EXTRACTED DATA
*** Begin section ***
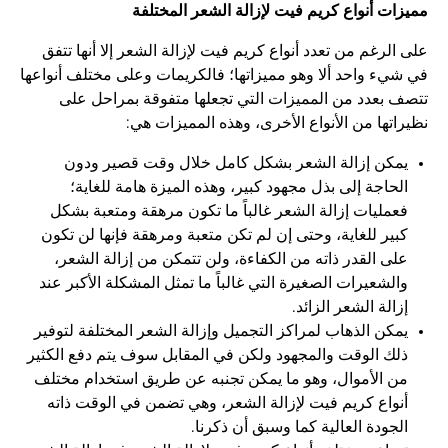
مميزات أنواع كريم فيت لإزالة الشعر المختلفة
على الرغم من تعدد أنواع كريم فيت لإزالة الشعر إلا أنها تتفق
في شيء واحد ألا وهو مميزاتها؛ فالكريمات وعلى مختلف أنواعها
تتصف بعدد من المميزات التي تجعلها متفوقة بمراحل على
نظيراتها من الأنواع الأخرى، وهذه المميزات هي:
يمكن إزالة الشعر بشكل كامل خلال وقت قصير ودون
الحاجة إلى بذل مجهود كبير، وهذه الميزة هامة للغاية؛
فعمليات إزالة الشعر غالباً ما تكون مرهقة ومتعبة بشكل
كبير للغاية، وحتى إن لم تكن متعبة ومرهقة فإنها لن تكون
على القدر ذاته من الكفاءة، ولن تتمكن من إزالة الشعر،
والشعيرات الصغيرة التي غالباً ما تمثل المشكلة الأكبر عند
إزالة الشعر الزائد.
يمكن الذهاب لمراكز التجميل وإزالة الشعر المختلفة لتوفير
ذلك الوقت والمجهود ولكن في المقابل سوف يتم دفع الكثير
من الأموال، وهو ما يمكن تجنبه عن طريق استخدام مختلف
أنواع كريم فيت لإزالة الشعر، وهي تضمن في الوقت ذاته
الجودة العالية كما وسبق أن ذكرنا.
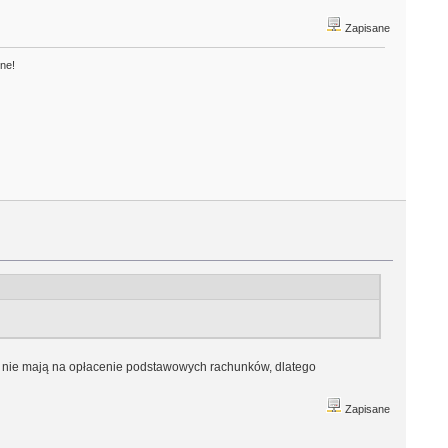
Zapisane
one!
acy nie mają na opłacenie podstawowych rachunków, dlatego
Zapisane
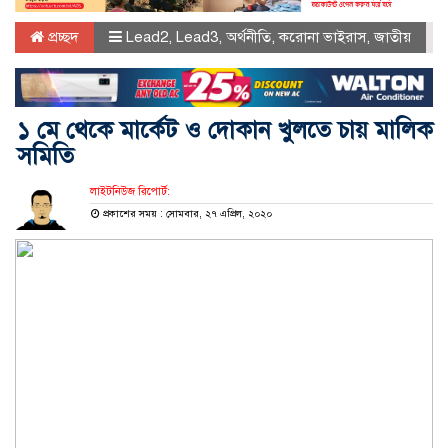
প্রচ্ছদ
Lead2
,
Lead3
,
অর্থনীতি
,
করোনা ভাইরাস
,
জাতীয়
১ মে থেকে মার্কেট ও দোকান খুলতে চায় মালিক
সমিতি
লাইটনিউজ রিপোর্ট:
প্রকাশের সময় : সোমবার, ২৭ এপ্রিল, ২০২০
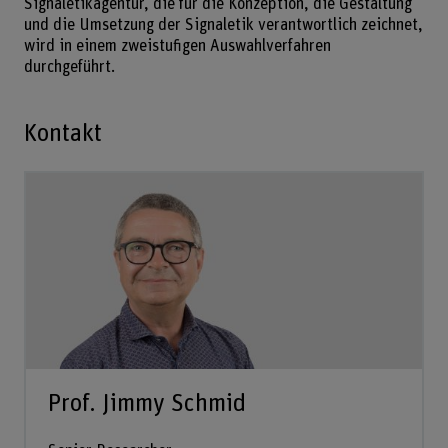
Signaletikagentur, die für die Konzeption, die Gestaltung
und die Umsetzung der Signaletik verantwortlich zeichnet,
wird in einem zweistufigen Auswahlverfahren
durchgeführt.
Kontakt
Prof. Jimmy Schmid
*** End section ***
ACTION ITEM
Return the records above verbatim, leaving out images.

WRITTEN ANSWER
مميزات أنواع كريم فيت لإزالة الشعر المختلفة
على الرغم من تعدد أنواع كريم فيت لإزالة الشعر إلا أنها تتفق
في شيء واحد ألا وهو مميزاتها؛ فالكريمات وعلى مختلف أنواعها
تتصف بعدد من المميزات التي تجعلها متفوقة بمراحل على
نظيراتها من الأنواع الأخرى، وهذه المميزات هي:
يمكن إزالة الشعر بشكل كامل خلال وقت قصير ودون
الحاجة إلى بذل مجهود كبير، وهذه الميزة هامة للغاية؛
فعمليات إزالة الشعر غالباً ما تكون مرهقة ومتعبة بشكل
كبير للغاية، وحتى إن لم تكن متعبة ومرهقة فإنها لن تكون
على القدر ذاته من الكفاءة، ولن تتمكن من إزالة الشعر،
والشعيرات الصغيرة التي غالباً ما تمثل المشكلة الأكبر عند
إزالة الشعر الزائد.
يمكن الذهاب لمراكز التجميل وإزالة الشعر المختلفة لتوفير
ذلك الوقت والمجهود ولكن في المقابل سوف يتم دفع الكثير
من الأموال، وهو ما يمكن تجنبه عن طريق استخدام مختلف
أنواع كريم فيت لإزالة الشعر، وهي تضمن في الوقت ذاته
الجودة العالية كما وسبق أن ذكرنا.
Zapisane
one!
acy nie mają na opłacenie podstawowych rachunków, dlatego
Zapisane
প্রচ্ছদ
Lead2
,
Lead3
,
অর্থনীতি
,
করোনা ভাইরাস
,
জাতীয়
১ মে থেকে মার্কেট ও দোকান খুলতে চায় মালিক
সমিতি
লাইটনিউজ রিপোর্ট:
প্রকাশের সময় : সোমবার, ২৭ এপ্রিল, ২০২০
Signaletikagentur, die für die Konzeption, die Gestaltung
und die Umsetzung der Signaletik verantwortlich zeichnet,
wird in einem zweistufigen Auswahlverfahren
durchgeführt.
Kontakt
Prof. Jimmy Schmid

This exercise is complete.